Yes, a barn can (very roughly) be taken as a representation of the probability of a certain decay process occuring. It's historically based in scattering and fixed target experiments.

I wouldn't say a proof of QG will come from LHC, just that we might see what looks like black holes evaporating, dependant on lots of things (backgrounds, relative intensities, cross sections etc etc). How this links to QG I'm not entierly sure, not being an expert on it... My work recently has been looking at techniques for more accurate event reconstruction in linear collider vertex detectors, but as I say I've picked up a fair bit of info on black holes at LHC from a friend who's been looking into them.

7. May 23, 2005

wolram

James may i give you this,
http://arxiv.org/PS_cache/gr-qc/pdf/9603/9603064.pdf [Broken]

Last edited by a moderator: May 2, 2017
8. May 23, 2005

James Jackson

You may. Interesting paper - would you like me to comment on it in some way?

9. May 24, 2005

wolram

Please, i am interested in the possibility that HR will give a signature of
QG in future cern experiments. I only know what i have read an could
have the wrong end of the stick.

10. May 24, 2005

James Jackson

What the paper seems to be saying is that if loop gravity is a correct theory (and I know nothing about it...) then macroscopic black holes will emit thermal Hawking Radiation, and not some horrifically over quantised spectrum that had been previously derived using a niaeve method.

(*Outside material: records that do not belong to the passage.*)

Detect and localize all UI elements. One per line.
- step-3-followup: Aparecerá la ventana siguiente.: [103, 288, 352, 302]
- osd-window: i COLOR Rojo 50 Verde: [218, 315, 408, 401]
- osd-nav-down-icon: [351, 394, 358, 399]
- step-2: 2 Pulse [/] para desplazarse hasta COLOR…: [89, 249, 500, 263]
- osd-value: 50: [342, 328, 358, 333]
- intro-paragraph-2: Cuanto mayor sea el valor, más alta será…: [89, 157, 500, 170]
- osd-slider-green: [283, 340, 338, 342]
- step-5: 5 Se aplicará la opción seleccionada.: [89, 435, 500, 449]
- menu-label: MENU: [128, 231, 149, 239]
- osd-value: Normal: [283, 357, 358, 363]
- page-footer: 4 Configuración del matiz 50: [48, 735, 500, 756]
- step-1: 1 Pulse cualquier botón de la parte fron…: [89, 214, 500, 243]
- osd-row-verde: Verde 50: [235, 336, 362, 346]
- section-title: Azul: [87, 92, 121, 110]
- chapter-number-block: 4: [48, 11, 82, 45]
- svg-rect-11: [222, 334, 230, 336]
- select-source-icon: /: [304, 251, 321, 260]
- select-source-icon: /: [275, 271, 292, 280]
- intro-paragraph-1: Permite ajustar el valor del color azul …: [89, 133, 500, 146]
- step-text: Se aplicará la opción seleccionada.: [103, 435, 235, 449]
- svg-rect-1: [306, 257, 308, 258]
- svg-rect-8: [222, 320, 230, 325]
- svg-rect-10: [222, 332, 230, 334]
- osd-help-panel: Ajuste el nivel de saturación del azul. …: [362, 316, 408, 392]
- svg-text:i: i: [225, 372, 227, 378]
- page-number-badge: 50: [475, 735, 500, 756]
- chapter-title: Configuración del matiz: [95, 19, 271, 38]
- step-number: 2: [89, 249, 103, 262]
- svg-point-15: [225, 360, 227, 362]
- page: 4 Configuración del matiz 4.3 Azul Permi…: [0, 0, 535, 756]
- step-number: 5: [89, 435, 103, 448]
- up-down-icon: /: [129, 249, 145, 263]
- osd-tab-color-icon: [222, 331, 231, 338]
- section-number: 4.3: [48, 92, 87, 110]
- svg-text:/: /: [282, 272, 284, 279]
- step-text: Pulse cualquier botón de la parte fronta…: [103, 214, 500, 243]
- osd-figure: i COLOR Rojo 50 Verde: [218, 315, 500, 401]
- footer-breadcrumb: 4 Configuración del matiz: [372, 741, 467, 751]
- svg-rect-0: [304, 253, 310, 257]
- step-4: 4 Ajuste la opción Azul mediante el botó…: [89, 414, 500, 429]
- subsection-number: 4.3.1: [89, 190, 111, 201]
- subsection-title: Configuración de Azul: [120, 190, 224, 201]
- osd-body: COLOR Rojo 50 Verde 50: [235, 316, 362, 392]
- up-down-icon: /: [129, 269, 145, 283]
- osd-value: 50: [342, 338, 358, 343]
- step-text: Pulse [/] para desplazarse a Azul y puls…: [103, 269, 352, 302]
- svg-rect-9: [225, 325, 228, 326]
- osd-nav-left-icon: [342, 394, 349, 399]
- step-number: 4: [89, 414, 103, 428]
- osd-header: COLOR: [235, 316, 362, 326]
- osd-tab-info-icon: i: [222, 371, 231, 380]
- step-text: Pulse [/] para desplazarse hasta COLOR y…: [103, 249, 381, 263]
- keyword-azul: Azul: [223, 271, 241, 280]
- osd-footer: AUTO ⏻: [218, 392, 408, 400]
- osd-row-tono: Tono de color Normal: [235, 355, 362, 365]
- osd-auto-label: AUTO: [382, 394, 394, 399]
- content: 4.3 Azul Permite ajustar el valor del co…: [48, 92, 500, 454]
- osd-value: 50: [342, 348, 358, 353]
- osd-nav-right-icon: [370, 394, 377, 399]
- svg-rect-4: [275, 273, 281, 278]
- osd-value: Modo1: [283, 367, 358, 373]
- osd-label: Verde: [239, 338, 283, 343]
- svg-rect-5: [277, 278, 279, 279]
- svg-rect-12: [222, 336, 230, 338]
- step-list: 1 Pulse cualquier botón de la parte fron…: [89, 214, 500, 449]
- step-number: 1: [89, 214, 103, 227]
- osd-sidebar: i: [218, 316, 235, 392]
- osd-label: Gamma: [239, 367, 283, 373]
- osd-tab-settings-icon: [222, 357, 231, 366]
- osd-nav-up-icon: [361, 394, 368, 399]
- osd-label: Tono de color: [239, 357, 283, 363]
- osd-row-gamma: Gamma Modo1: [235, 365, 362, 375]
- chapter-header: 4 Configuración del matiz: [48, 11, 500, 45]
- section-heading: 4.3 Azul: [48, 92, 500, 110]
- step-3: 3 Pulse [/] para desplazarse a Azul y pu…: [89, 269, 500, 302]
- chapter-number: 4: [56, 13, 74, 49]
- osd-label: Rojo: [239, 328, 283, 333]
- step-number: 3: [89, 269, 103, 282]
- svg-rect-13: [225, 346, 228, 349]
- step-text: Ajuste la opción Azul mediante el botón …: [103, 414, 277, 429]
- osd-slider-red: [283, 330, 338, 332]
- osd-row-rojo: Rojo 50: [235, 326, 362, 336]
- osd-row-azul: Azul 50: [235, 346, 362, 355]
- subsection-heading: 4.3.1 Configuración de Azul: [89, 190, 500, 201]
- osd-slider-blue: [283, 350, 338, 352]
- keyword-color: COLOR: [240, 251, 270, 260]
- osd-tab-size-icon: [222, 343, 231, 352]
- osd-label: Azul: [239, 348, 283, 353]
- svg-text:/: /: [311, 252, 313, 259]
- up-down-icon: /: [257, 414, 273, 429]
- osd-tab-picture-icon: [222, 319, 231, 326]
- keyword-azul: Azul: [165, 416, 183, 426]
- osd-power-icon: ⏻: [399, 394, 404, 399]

As a sidenote, the curve you get from Hawking radiation resembles a black body curve very closely, except there are small pertubations due to things called grey body factors.

So... If we see black hole evaporation at the LHC, and we can separate it from backgrounds etc, we should be able to get a curve representing the Hawking Radiation, in which case, following that paper, it looks like a point for the predictions of quantum loop gravity.

That's my take on it anyway, it's not an overly complex paper at all, so I think I've got the right end of the stick.

11. May 24, 2005

wolram

Thankyou JAMES

Some thing to look for in future papers i hope.

12. May 24, 2005

James Jackson

Got to get the accelerator and detectors working first... They've started lowering the accelerator magnets now, which is nice.